When drilling through a productive reservoir with a bit of 190.5 and 215.9 mm, the danger is associated with catastrophic absorption of drilling fluid and, subsequently, the manifestation of gas. Therefore, based on the experience of well construction, the following conclusions can be drawn:

1. The upper intervals of the section during well drilling are mainly represented by loose, crumbling, crumbling and clay rocks.

When drilling loose, crumbling, crumbling rocks, a drilling regime is required that limits the load on the bit, the number of rotations of the rotor, the supply of flushing liquid and the discharge of drilling mud. When drilling in clay rocks, the supply of flushing liquid is required to completely clean the bottom of the well in order to avoid winding clays on the chisel and weighted drill pipe.

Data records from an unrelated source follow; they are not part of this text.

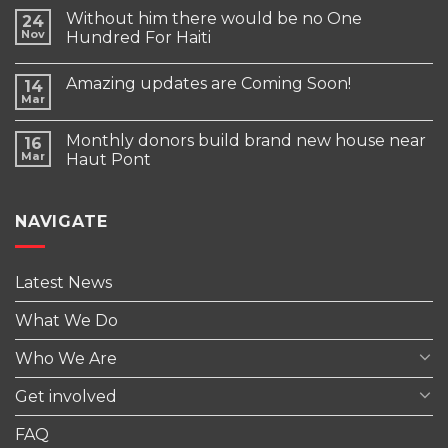
Without him there would be no One
24
Nov
Hundred For Haiti
Amazing updates are Coming Soon!
14
Mar
Monthly donors build brand new house near
16
Mar
Haut Pont
NAVIGATE
Latest News
What We Do
Who We Are
Get involved
FAQ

2. In the middle intervals from under the conductor to the productive formation, an optimal drilling mode can be applied, which allows the maximum possible supply of drilling fluid into the well and ensures complete cleaning of the bottom of the well from fragments of drilled rock, the load on the bit and the number of rotations of the rotor to obtain a high mechanical drilling speed.

3. When drilling through a productive formation, a special regime is required that preserves the original reservoir properties of rocks as much as possible, representing a productive formation and preventing catastrophic absorption with subsequent gas occurrence.

4. In the middle intervals, the low supply of the drilling pump is due to a misunderstanding of the drillers about cleaning the bottom of the well from the fragments of drilled rocks.

References:

1. Временная методика составления технических проектов на бурение, крепление и испытание нефтяных и газовых скважин. М.: «Недра», 1976.

2. Правила безопасности в нефтяной и газовой промышленности. Ташкент, 2000.

3. Умедов Ш.Х. Совершенствование промывочных жидкостей для вскрытия продуктивных пластов // Монография. - Ташкент.: «Fan va texnologiya, 2015.

4. Ашуров Б.Н., Меликулов У.А., Мирсаатова Ш.Х. Предотвращение сальникообразования на долоте с применением смазывающей добавки. -«Экономика и социум», № 8 (99), 2022.